* **Task item**: What you return must match the entries exactly, except that the pictures are gone.
━━ Dataset excerpts ━━
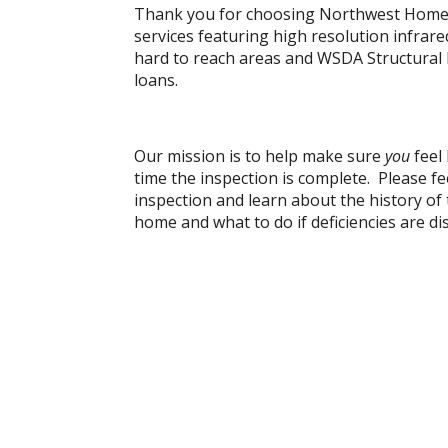
Thank you for choosing Northwest Home 
services featuring high resolution infrar
hard to reach areas and WSDA Structural
loans.
Our mission is to help make sure
you
feel
time the inspection is complete. Please fe
inspection and learn about the history o
home and what to do if deficiencies are di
━━━
* **Your solution**:
Thank you for choosing Northwest Home 
services featuring high resolution infrar
hard to reach areas and WSDA Structural
loans.
Our mission is to help make sure
you
feel
time the inspection is complete. Please fe
inspection and learn about the history o
home and what to do if deficiencies are di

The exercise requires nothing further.